In mid-1988 the government began a campaign to bring inflation under control. An end was put to the continual adjustment of funding for state enterprises as compensation for inflation.

In early 1989 the interest rate was significantly increased, taking it above the inflation rate, thus making it attractive to deposit money in banks.

The rate of inflation came down below 40% per annum - still high by the standards of industrialised countries, but a significant improvement for the Vietnamese economy.

As inflation began to come under control, the hoarding of goods declined, and the market, which had suffered a scarcity, expanded rapidly.

The reforms of agriculture have put more money into the hands of peasants. This has been reflected in housing construction and increased demand for electrical goods and other consumer items. Consumer demand in turn provides some jobs in the cities, although many electrical goods are imported.

Urban unemployment is extremely high - between 5 and 8 million. Millions more are underemployed. Particularly in Ho Chi Minh City, begging is common.

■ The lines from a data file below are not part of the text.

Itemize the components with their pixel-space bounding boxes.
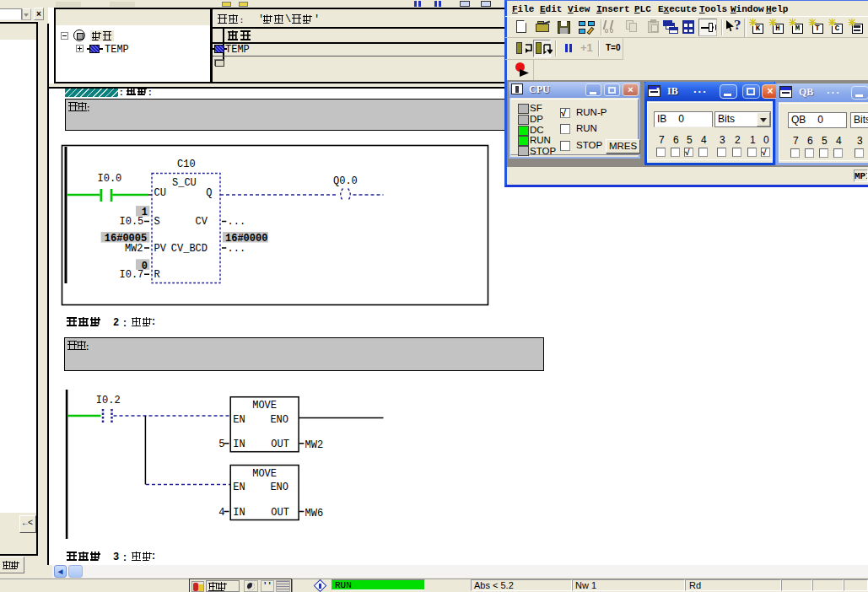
svg-text:PV: PV xyxy=(154,243,167,255)
svg-text:IN: IN xyxy=(233,439,245,450)
svg-text:EN: EN xyxy=(233,482,245,493)
svg-text:CV_BCD: CV_BCD xyxy=(171,243,208,255)
svg-text:MOVE: MOVE xyxy=(252,400,277,412)
svg-text:...: ... xyxy=(228,216,246,228)
svg-text:OUT: OUT xyxy=(271,439,289,450)
svg-text:IN: IN xyxy=(233,507,245,519)
svg-text:4: 4 xyxy=(218,507,224,519)
svg-text:Q: Q xyxy=(206,187,212,199)
svg-text:R: R xyxy=(154,269,160,281)
svg-text:CU: CU xyxy=(154,187,166,199)
svg-text:MW2: MW2 xyxy=(125,243,143,255)
svg-text:S_CU: S_CU xyxy=(172,177,197,189)
svg-text:I0.0: I0.0 xyxy=(98,173,122,185)
svg-text:Q0.0: Q0.0 xyxy=(333,175,358,187)
svg-text:...: ... xyxy=(228,243,246,255)
svg-text:MW2: MW2 xyxy=(305,439,324,451)
svg-text:OUT: OUT xyxy=(271,507,289,519)
svg-text:ENO: ENO xyxy=(270,414,288,426)
svg-text:S: S xyxy=(154,216,160,228)
svg-text:EN: EN xyxy=(233,414,245,426)
svg-text:I0.7: I0.7 xyxy=(120,269,144,281)
svg-text:C10: C10 xyxy=(177,159,196,170)
svg-text:ENO: ENO xyxy=(270,482,288,493)
svg-text:MOVE: MOVE xyxy=(252,468,277,480)
svg-text:5: 5 xyxy=(218,439,224,450)
svg-text:I0.2: I0.2 xyxy=(96,395,121,406)
svg-text:MW6: MW6 xyxy=(305,508,324,519)
svg-text:CV: CV xyxy=(196,216,208,228)
svg-text:I0.5: I0.5 xyxy=(120,216,144,228)
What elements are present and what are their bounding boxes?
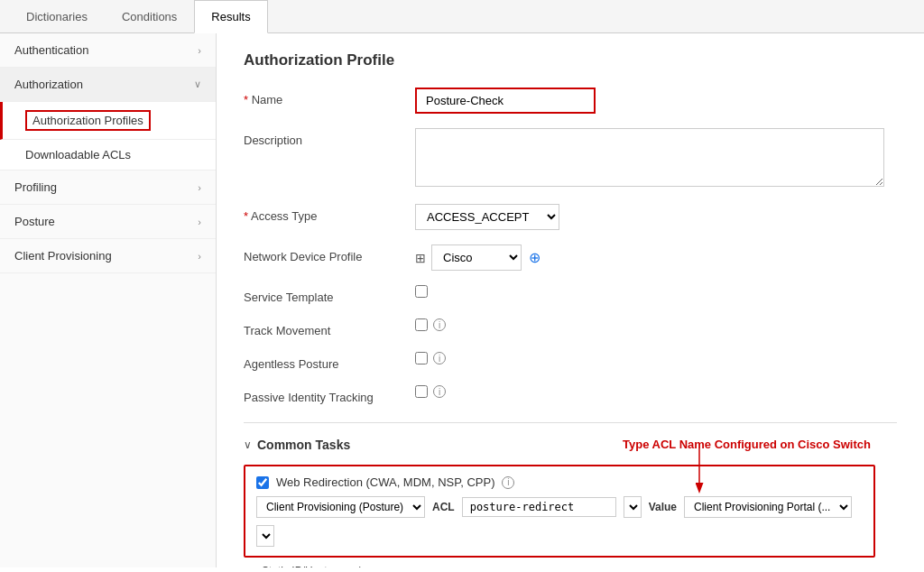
top-tab-bar: Dictionaries Conditions Results: [0, 0, 924, 33]
form-row-passive-identity: Passive Identity Tracking i: [244, 385, 897, 404]
service-template-wrapper: [415, 285, 897, 298]
web-redirect-sub: Client Provisioning (Posture) ACL Value …: [256, 496, 863, 547]
sidebar-label-posture: Posture: [14, 215, 55, 228]
sidebar-item-posture[interactable]: Posture ›: [0, 205, 216, 239]
agentless-posture-wrapper: i: [415, 352, 897, 364]
static-ip-row: Static IP/Host name/FQDN: [244, 565, 897, 567]
web-redirect-checkbox[interactable]: [256, 476, 269, 489]
track-movement-info-icon[interactable]: i: [433, 318, 446, 331]
sidebar-label-authentication: Authentication: [14, 43, 88, 57]
name-field-wrapper: [415, 88, 897, 114]
value-select[interactable]: Client Provisioning Portal (...: [684, 496, 852, 518]
sidebar-label-profiling: Profiling: [14, 180, 57, 194]
chevron-right-icon-profiling: ›: [198, 182, 201, 193]
sidebar-label-client-provisioning: Client Provisioning: [14, 249, 112, 263]
form-row-ndp: Network Device Profile ⊞ Cisco ⊕: [244, 244, 897, 271]
form-row-name: * Name: [244, 88, 897, 114]
sidebar-item-authorization[interactable]: Authorization ∨: [0, 68, 216, 102]
description-field-wrapper: [415, 128, 897, 189]
chevron-right-icon-posture: ›: [198, 217, 201, 227]
track-movement-wrapper: i: [415, 318, 897, 331]
agentless-posture-info-icon[interactable]: i: [433, 352, 446, 364]
tab-results[interactable]: Results: [194, 0, 267, 33]
track-movement-label: Track Movement: [244, 318, 415, 337]
form-row-track-movement: Track Movement i: [244, 318, 897, 337]
web-redirect-header: Web Redirection (CWA, MDM, NSP, CPP) i: [256, 475, 863, 489]
downloadable-acls-label: Downloadable ACLs: [25, 148, 131, 161]
sidebar-item-authorization-profiles[interactable]: Authorization Profiles: [0, 102, 216, 140]
main-content: Authorization Profile * Name Description…: [217, 33, 924, 567]
common-tasks-title: Common Tasks: [257, 438, 350, 452]
web-redirect-info-icon[interactable]: i: [502, 476, 514, 489]
description-textarea[interactable]: [415, 128, 884, 187]
agentless-posture-label: Agentless Posture: [244, 352, 415, 371]
authorization-profiles-label: Authorization Profiles: [25, 110, 151, 131]
passive-identity-label: Passive Identity Tracking: [244, 385, 415, 404]
sidebar-item-profiling[interactable]: Profiling ›: [0, 171, 216, 205]
passive-identity-wrapper: i: [415, 385, 897, 398]
ndp-wrapper: ⊞ Cisco ⊕: [415, 244, 897, 271]
chevron-down-icon: ∨: [194, 78, 201, 90]
acl-input[interactable]: [462, 497, 616, 517]
client-provisioning-select[interactable]: Client Provisioning (Posture): [256, 496, 425, 518]
sidebar-item-authentication[interactable]: Authentication ›: [0, 33, 216, 68]
service-template-label: Service Template: [244, 285, 415, 304]
form-row-access-type: * Access Type ACCESS_ACCEPT ACCESS_REJEC…: [244, 204, 897, 230]
sidebar-item-downloadable-acls[interactable]: Downloadable ACLs: [0, 140, 216, 171]
acl-dropdown[interactable]: [624, 496, 642, 518]
chevron-right-icon-client-provisioning: ›: [198, 251, 201, 262]
main-layout: Authentication › Authorization ∨ Authori…: [0, 33, 924, 567]
agentless-posture-checkbox[interactable]: [415, 352, 428, 364]
annotation-arrow: [672, 448, 726, 494]
access-type-label: * Access Type: [244, 204, 415, 223]
web-redirect-box: Web Redirection (CWA, MDM, NSP, CPP) i C…: [244, 465, 875, 558]
tab-dictionaries[interactable]: Dictionaries: [9, 0, 105, 33]
sidebar-sub-authorization: Authorization Profiles Downloadable ACLs: [0, 102, 216, 171]
ndp-select[interactable]: Cisco: [431, 244, 522, 271]
access-type-wrapper: ACCESS_ACCEPT ACCESS_REJECT: [415, 204, 897, 230]
passive-identity-checkbox[interactable]: [415, 385, 428, 398]
acl-label: ACL: [432, 501, 455, 513]
form-row-service-template: Service Template: [244, 285, 897, 304]
form-row-agentless-posture: Agentless Posture i: [244, 352, 897, 371]
page-title: Authorization Profile: [244, 51, 897, 69]
form-row-description: Description: [244, 128, 897, 189]
web-redirect-label: Web Redirection (CWA, MDM, NSP, CPP): [276, 475, 494, 489]
ndp-add-icon[interactable]: ⊕: [529, 249, 541, 266]
value-dropdown[interactable]: [256, 525, 274, 547]
access-type-select[interactable]: ACCESS_ACCEPT ACCESS_REJECT: [415, 204, 559, 230]
network-device-icon: ⊞: [415, 251, 426, 265]
service-template-checkbox[interactable]: [415, 285, 428, 298]
sidebar-item-client-provisioning[interactable]: Client Provisioning ›: [0, 239, 216, 273]
sidebar-label-authorization: Authorization: [14, 78, 83, 91]
name-input[interactable]: [415, 88, 596, 114]
passive-identity-info-icon[interactable]: i: [433, 385, 446, 398]
section-divider: [244, 422, 897, 423]
sidebar: Authentication › Authorization ∨ Authori…: [0, 33, 217, 567]
name-label: * Name: [244, 88, 415, 106]
chevron-right-icon: ›: [198, 45, 201, 56]
tab-conditions[interactable]: Conditions: [105, 0, 194, 33]
value-label: Value: [649, 501, 677, 513]
collapse-icon[interactable]: ∨: [244, 438, 252, 451]
track-movement-checkbox[interactable]: [415, 318, 428, 331]
annotation-area: Type ACL Name Configured on Cisco Switch…: [244, 465, 875, 558]
ndp-label: Network Device Profile: [244, 244, 415, 263]
static-ip-label: Static IP/Host name/FQDN: [262, 565, 360, 567]
annotation-text: Type ACL Name Configured on Cisco Switch: [623, 438, 871, 451]
description-label: Description: [244, 128, 415, 147]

The government has sought to attract foreign investment, which could help to address to unemployment situation. So far, foreign capital, while increasing, has made only a small dent in this problem.

Another area facing serious problems is health care. Most hospital suffer from a lack of basic medical equipment and drugs. Most drugs have to be imported and paid for in US dollars - extremely difficult for a country with a per capita income of less than US$150/annum.

Inflation badly eroded the incomes of state employees. There has still been little adjustment to improve these incomes. Nurses typically receive only 70,000 dong a month, doctors not much more. A one-room apartment costs at least 100,000 dong/month, so most medical workers have to work second jobs to make ends meet.